Some other routines I swear by are turning in papers into one place every time, labeling papers a certain way, and moving in and out of groups quickly and quietly. All these are things that I teach students during the first week of school – week, not day. It’s impossible to teach them all on one day and expect students to remember. Just add in and teach the different routines once they come up. Also, to be sure you’ve covered them all, make a list and chart out in your lesson plans what day you’ll be doing them. You can see more of my journey-themed classroom at this post.
#5) Go Home On Time
…or as close to on-time as possible. Nothing will drain you faster than staying over every single day; teachers are notorious for doing this. We work and work and lose track of time. Then we work when we get home and on weekends. I am very guilty of this myself.

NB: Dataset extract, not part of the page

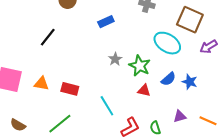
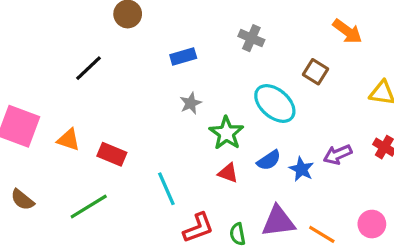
brown square: (190, 20) -> (315, 72), size x0.6
purple arrow: (209, 47) -> (338, 155), moved
gray star: (115, 59) -> (191, 103), moved
purple triangle: (180, 116) -> (278, 221), size x1.6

I feel like I can’t get it all done or am not being a good teacher if I don’t. But by Christmas I have worn myself out so much that I am either in the hospital or sick on the couch all break – true story. Our last bell rings at 3:00pm. I have been working on this the past few years. If I stay late, it is only one (or maybe two) days a week. …or as close to on-time as possible.
What’s helped me improve is having a system and staying organized. For example, at the beginning of my plan period, I run all my errands –copies, paperwork, bathroom, etc. Then I come back to my room and check my email. After that I grade any papers or create any worksheets, lessons, etc. If I work through this system and don’t backtrack or get distracted, I can usually get things done. (We’re pretending here no one knocks on my doors, calls me on the intercom, wants a meeting, or stops me in the hall.) Also, I have 75-minute periods. Nonetheless, having the system works for the most part and helps me feel accomplished. I also plan out which days I work on things such as on Thursday I plan for next week so Friday I can turn in my lesson plans. On Friday, I do a quick swipe through my room to clean and put things away. I talk about using your planning time more here in this video on my Facebook page.
Implementing the steps and tips above really can ease the back-to-school stressors. Many of the tips can even be done prior to school starting without impeding too much on your summer time. Some would say the goal is to thrive and not just survive, and I completely agree with that. However, you have to stay alive and get the point where survival is happening before the thriving can begin.